- Ceretti in a photograph
- Born: 13 January 1844 Mirandola, Emilia-Romagna, Papal States
- Died: 12 January 1909 (aged 64) Ferrara, Emilia-Romagna, Italy
- Occupation: Politician

= Celso Ceretti =

Italian anarchist (1844–1909)

Celso Ceretti (13 January 1844 – 12 January 1909) was an Italian supporter of Giuseppe Garibaldi, an internationalist anarchist and then a socialist politician.

== Early years ==
Celso Ceretti was born on 23 January 1844 in Mirandola, Emilia-Romagna, at the time part of the Papal States, the son of Luigi Ceretti and Maria Malagodi. His father had been imprisoned for the riots of 1831 and educated his children in democratic ideals. When he was fourteen, he enlisted in Garibaldi's expedition to Sicily. He joined in 1859. In 1860–1861, he served in Sicily and the mainland with the rank of sergeant. In 1862, he was in Aspromonte. In 1866, he became an officer of the 9th regiment. In 1867, he served in Agro Romano. He became one of Garibaldi's closest followers and later served as a link between him and the labor movement.

== Activist ==
In 1870, Cerretti joined Garibaldi's Army of the Vosges. In 1871, he participated in the defense of France and the Paris Commune. That year, he founded the Anti-Catholic Republican Society in Mirandola. Ceretti was one of the founders of the Italian Section of the International Workingmen's Association (IWA).

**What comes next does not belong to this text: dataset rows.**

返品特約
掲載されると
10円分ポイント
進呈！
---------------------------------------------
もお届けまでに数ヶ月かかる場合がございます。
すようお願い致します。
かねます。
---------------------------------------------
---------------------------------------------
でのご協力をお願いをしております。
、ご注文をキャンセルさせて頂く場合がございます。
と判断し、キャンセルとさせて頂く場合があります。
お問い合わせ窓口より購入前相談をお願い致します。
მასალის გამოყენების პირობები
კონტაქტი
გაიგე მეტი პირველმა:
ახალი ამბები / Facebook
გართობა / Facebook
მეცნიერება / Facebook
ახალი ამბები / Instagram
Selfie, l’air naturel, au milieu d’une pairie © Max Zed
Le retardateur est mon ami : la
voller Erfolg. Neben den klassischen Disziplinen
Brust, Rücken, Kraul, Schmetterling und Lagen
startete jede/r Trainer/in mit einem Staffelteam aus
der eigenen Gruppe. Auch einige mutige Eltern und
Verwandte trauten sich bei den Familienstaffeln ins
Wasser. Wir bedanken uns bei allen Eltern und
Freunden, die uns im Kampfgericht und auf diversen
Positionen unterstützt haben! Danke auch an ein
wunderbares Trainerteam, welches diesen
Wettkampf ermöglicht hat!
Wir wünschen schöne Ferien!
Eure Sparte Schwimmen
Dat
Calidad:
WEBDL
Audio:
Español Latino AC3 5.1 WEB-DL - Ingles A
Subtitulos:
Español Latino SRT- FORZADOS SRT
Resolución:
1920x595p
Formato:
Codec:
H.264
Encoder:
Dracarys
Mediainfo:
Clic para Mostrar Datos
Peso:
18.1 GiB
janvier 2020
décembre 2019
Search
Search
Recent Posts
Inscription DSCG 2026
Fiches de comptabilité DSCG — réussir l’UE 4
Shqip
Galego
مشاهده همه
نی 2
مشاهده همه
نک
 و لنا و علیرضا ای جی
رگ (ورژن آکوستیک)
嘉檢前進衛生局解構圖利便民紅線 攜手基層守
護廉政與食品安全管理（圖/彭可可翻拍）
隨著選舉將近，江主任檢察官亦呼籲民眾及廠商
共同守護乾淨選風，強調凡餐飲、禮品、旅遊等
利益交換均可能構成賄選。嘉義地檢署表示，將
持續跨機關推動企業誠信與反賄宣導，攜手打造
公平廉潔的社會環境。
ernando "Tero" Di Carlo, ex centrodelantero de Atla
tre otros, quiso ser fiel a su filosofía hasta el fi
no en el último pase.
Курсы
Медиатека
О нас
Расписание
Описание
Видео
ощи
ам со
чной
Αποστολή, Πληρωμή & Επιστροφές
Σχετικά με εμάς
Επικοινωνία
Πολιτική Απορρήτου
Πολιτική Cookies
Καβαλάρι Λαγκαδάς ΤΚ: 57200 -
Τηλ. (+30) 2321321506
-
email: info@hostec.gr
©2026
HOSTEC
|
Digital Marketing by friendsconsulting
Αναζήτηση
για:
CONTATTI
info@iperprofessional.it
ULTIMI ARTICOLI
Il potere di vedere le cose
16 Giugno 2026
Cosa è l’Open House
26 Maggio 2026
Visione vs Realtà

By 1871, Garibaldi was still respected by socialists elsewhere in Italy, but it was only in Romagna that his leadership was seen as essential for a people's republic. At first, Ceretti, Lodovico Nabruzzi and Paride Suzzara Verdi shared this view. Garibaldi planned to call a democratic congress, but he canceled it due to the factional squabbles. With Mikhail Bakunin's support, Nabruzzi, Ceretti, Andrea Costa and others arranged a conference on 17 March 1872 in Bologna, where most of the internationalist sections of Romagna were represented. The congress rejected Giuseppe Mazzini's view that the question of social reform could follow creation of a republic and also voted against participating in elections, in effect moving towards Bakunin's position.

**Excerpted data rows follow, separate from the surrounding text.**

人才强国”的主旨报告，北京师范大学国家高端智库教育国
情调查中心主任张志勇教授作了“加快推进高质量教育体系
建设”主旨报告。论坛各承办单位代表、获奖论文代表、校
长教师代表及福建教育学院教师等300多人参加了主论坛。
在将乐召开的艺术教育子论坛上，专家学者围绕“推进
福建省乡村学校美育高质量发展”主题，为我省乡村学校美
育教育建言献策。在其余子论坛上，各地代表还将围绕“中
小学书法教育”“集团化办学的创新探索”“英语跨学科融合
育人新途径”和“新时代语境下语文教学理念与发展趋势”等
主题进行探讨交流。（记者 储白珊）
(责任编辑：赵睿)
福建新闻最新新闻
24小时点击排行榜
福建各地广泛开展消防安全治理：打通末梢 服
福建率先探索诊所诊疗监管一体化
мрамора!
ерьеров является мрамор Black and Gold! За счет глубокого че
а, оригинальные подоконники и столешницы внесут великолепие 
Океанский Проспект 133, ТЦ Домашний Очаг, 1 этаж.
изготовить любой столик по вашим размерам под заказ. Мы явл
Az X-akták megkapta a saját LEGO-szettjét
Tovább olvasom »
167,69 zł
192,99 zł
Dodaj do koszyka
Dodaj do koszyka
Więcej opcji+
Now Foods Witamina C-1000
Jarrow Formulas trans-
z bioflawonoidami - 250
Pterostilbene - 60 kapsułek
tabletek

On 11 March 1873, Ceretti was arrested for his IWA activities and imprisoned for five months. He was then tried for "conspiracy" and acquitted. Later that year, he tried to organize a second IWA Congress in Mirandola, but this was forbidden by the authorities. In 1873, he commanded a force in Spain against the Carlists. In 1874, he was assistant to Mićo Ljubibratić in Herzegovina. In 1875, he commanded the Italian Legion in Serbia with the rank of major in the struggle against Turkish rule.

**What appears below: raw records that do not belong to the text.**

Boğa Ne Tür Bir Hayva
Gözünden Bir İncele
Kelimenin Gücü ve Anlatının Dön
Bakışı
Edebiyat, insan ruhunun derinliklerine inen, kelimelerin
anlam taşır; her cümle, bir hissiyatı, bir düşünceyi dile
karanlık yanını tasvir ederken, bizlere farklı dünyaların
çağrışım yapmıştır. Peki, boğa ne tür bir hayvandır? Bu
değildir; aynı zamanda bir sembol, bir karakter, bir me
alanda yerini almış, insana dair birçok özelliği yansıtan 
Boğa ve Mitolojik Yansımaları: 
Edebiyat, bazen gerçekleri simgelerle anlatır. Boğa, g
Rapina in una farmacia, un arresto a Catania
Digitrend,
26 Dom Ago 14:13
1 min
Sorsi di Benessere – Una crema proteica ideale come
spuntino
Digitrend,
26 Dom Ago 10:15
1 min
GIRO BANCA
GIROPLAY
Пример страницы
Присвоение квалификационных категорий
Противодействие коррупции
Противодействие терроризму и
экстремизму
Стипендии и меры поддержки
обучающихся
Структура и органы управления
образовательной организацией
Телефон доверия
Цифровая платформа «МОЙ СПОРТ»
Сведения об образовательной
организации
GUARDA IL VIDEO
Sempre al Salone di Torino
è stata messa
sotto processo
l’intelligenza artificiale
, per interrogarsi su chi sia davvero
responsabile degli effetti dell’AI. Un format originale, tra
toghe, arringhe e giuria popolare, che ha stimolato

== Mirandola stabbing and later years ==

In 1886, Ceretti founded the Society of Radical Veterans. In 1888, in Mirandola, he founded the socialist periodical Il Sole dell'Avvenire (The Sun of the Future). In 1890, he was the first socialist to enter the municipal council of Mirandola.

He came into conflict with the anarchists of the Intransigents of London and Paris group after they published a text targeting Amilcare Cipriani, another defector from anarchism who had become a socialist politician. In their text, the Manifesto degl’ anarchici in lingua italiana al popolo d’Italia, the anarchists accused him of defending nationalist positions. In response to these criticisms, Ceretti used his newspaper to target the anarchists in question, describing them as police informants and provocateurs. The insults contained in the newspaper greatly displeased the main subjects, Vittorio Pini and Luigi Parmeggiani, who traveled to Mirandola to 'settle the score' with him. They stabbed him, and he survived, according to Pini simply because, upon entering his house, he noticed Ceretti had a child, which reportedly prompted him to spare his life.

Ceretti died on 12 January 1909 in Ferrara.